The frontier population was un-churched, with few ministers and priests. Do not automatically assume your Kentucky Catholic ancestors remained with the church, or your Tennessee Scots-Irish ancestors were ever baptized Presbyterian. The “Second Great Awakening” (1790-1830) began to change the un-churched frontier. Congregations were organized, ministers ordained, schools and seminaries established. From these fires were birthed an American Christianity, such as the Stone-Campbell Restoration Movement (Disciples/Christians), and the Cumberland Presbyterian Church. Both had a heavy Scots-Irish membership. In Upstate New York, the revival fires lingered birthing Mormonism (1830), Adventism (1844) and Spiritualism (1848).
Record keeping was affected by the education of the ministers. Among Baptists, the only qualification to preach may have been a “called of God,” and the minister may have been barely literate. Church organization affected records. Some were not organized outside the local congregation, as with Disciples/Christians. Others were home-based such as Spiritualism, where the medium, was often the woman of the house. All of this may or may not have created a paper trail.
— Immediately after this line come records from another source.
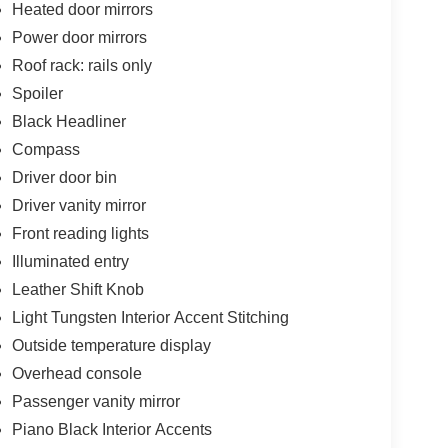
Heated door mirrors
Power door mirrors
Roof rack: rails only
Spoiler
Black Headliner
Compass
Driver door bin
Driver vanity mirror
Front reading lights
Illuminated entry
Leather Shift Knob
Light Tungsten Interior Accent Stitching
Outside temperature display
Overhead console
Passenger vanity mirror
Piano Black Interior Accents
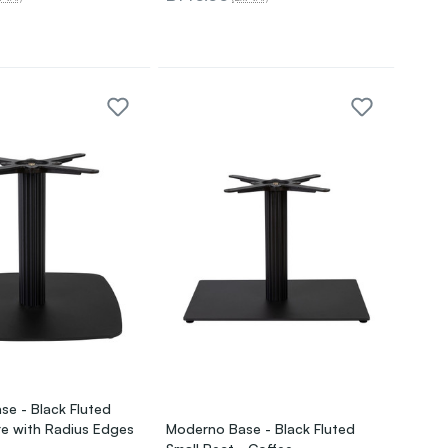
e - Black Fluted
e with Radius Edges
Moderno Base - Black Fluted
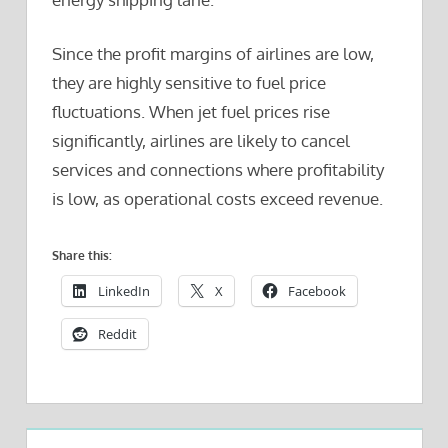
Since the profit margins of airlines are low,
they are highly sensitive to fuel price
fluctuations. When jet fuel prices rise
significantly, airlines are likely to cancel
services and connections where profitability
is low, as operational costs exceed revenue.
Share this:
LinkedIn
X
Facebook
Reddit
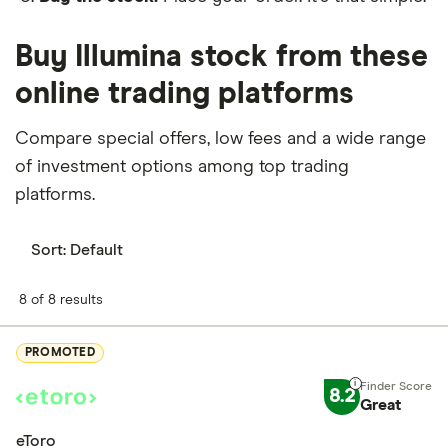
Buy Illumina stock from these
online trading platforms
Compare special offers, low fees and a wide range
of investment options among top trading
platforms.
Sort:
Default
8 of 8 results
PROMOTED
8.2
Great
eToro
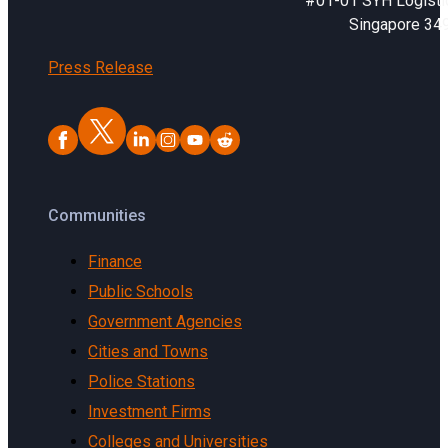
#01-01 SYH Logistic
Singapore 34
Press Release
Communities
Finance
Public Schools
Government Agencies
Cities and Towns
Police Stations
Investment Firms
Colleges and Universities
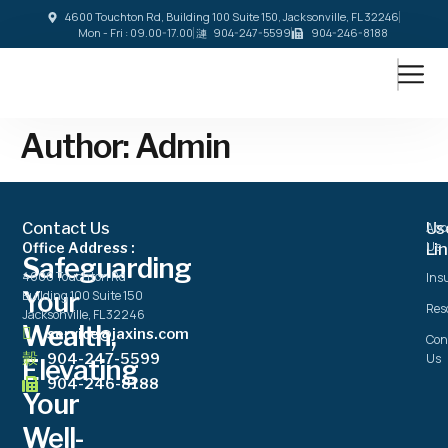
4600 Touchton Rd, Building 100 Suite 150, Jacksonville, FL 32246
Mon - Fri : 09.00-17.00
904-247-5599
904-246-8188
Author:
Admin
Contact Us
Us
Abo
Us
Office Address :
Li
Safeguarding
4600 Touchton Rd
Ins
Your
Building 100 Suite 150
Res
Jacksonville, FL 32246
Wealth,
service@jaxins.com
Con
904-247-5599
Us
Elevating
904-246-8188
Your
Well-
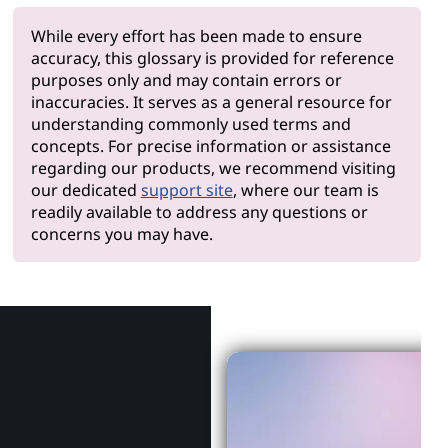
While every effort has been made to ensure
accuracy, this glossary is provided for reference
purposes only and may contain errors or
inaccuracies. It serves as a general resource for
understanding commonly used terms and
concepts. For precise information or assistance
regarding our products, we recommend visiting
our dedicated
support site
, where our team is
readily available to address any questions or
concerns you may have.
Why Len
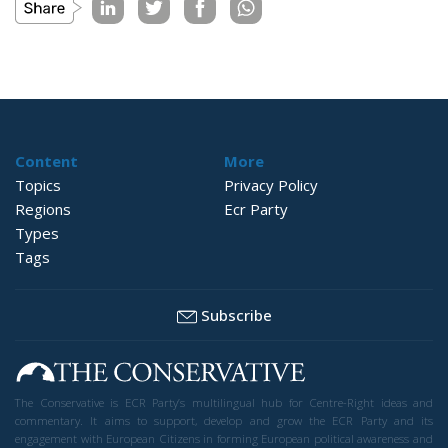
Content
More
Topics
Privacy Policy
Regions
Ecr Party
Types
Tags
Subscribe
The Conservative is ECR Party’s multilingual hub for Centre-Right ideas and
commentary. It aims to support, develop and grow the ECR Party and its
engagement with European Citizens in forming European political awareness and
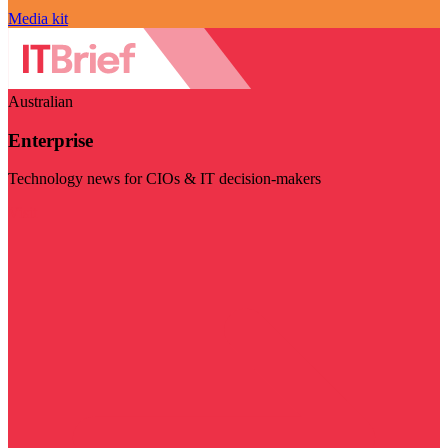
Media kit
Australian
Enterprise
Technology news for CIOs & IT decision-makers
Visit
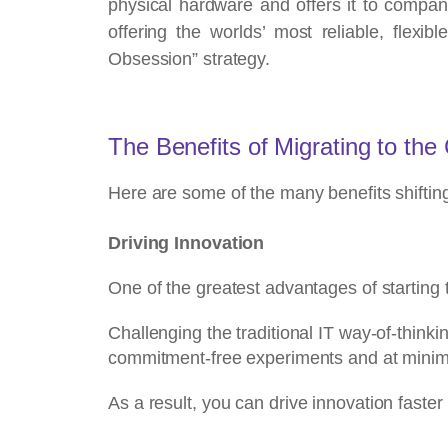
physical hardware and offers it to compa
offering the worlds’ most reliable, flex
Obsession” strategy.
The Benefits of Migrating to the
Here are some of the many benefits shiftin
Driving Innovation
One of the greatest advantages of starting 
Challenging the traditional IT way-of-think
commitment-free experiments and at minima
As a result,
you can drive innovation faste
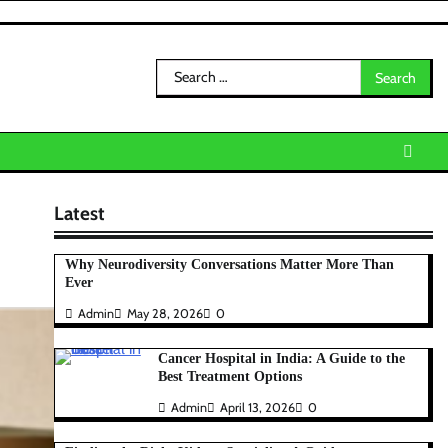
Search
for:
Latest
Why Neurodiversity Conversations Matter More Than
Ever
Admin
May 28, 2026
0
Cancer Hospital in India: A Guide to the
Best Treatment Options
Admin
April 13, 2026
0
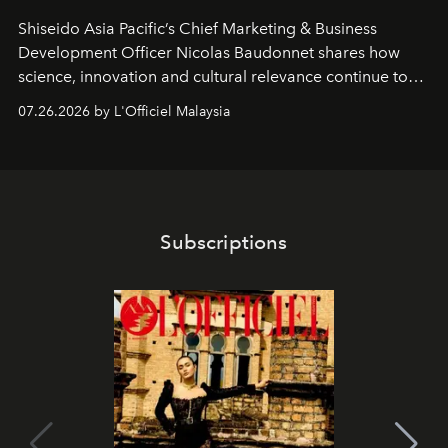
Shiseido Asia Pacific’s Chief Marketing & Business
Development Officer Nicolas Baudonnet shares how
science, innovation and cultural relevance continue to
shape one of the brand's most iconic skincare
07.26.2026 by L'Officiel Malaysia
franchises.
Subscriptions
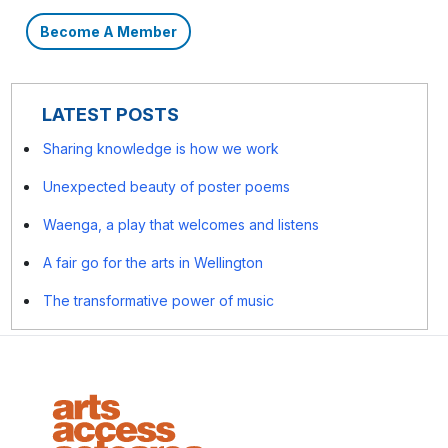
Become A Member
LATEST POSTS
Sharing knowledge is how we work
Unexpected beauty of poster poems
Waenga, a play that welcomes and listens
A fair go for the arts in Wellington
The transformative power of music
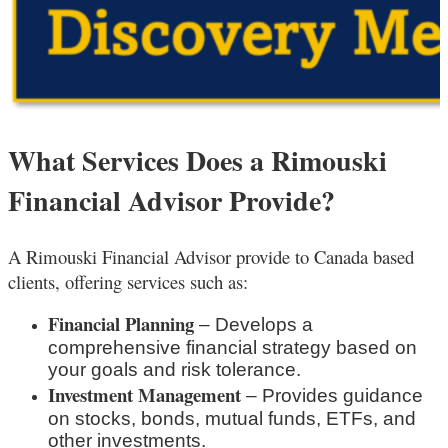
What Services Does a Rimouski
Financial Advisor Provide?
A Rimouski
Financial Advisor provide to Canada based
clients, offering services such as:
Financial Planning
– Develops a
comprehensive financial strategy based on
your goals and risk tolerance.
Investment Management
– Provides guidance
on stocks, bonds, mutual funds, ETFs, and
other investments.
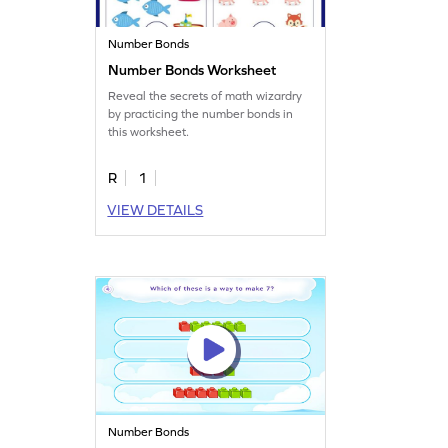
Number Bonds
Number Bonds Worksheet
Reveal the secrets of math wizardry
by practicing the number bonds in
this worksheet.
R
1
VIEW DETAILS
Number Bonds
Some solutions were brilliantly devised to address frontier life. The Methodists pioneered the circuit rider who would have a set route on horseback. Various communities knew where they fell on the schedule, at which time everybody would turn out. This concept was mimicked by the Swedenborgians and Catholic priests. Circuit riders kept scattered records.
Theology also influenced records. Baptists, Disciples/Christians, Mormons and Adventists, baptized believers eliminating the need for an infant christening. Separate births may or may not have been kept. Membership was counted at the time of the baptism.
In frontier research, tax and land records are usually consulted prior to church registers. This does not mean you don’t look at them, they may be just a little further down on the research list.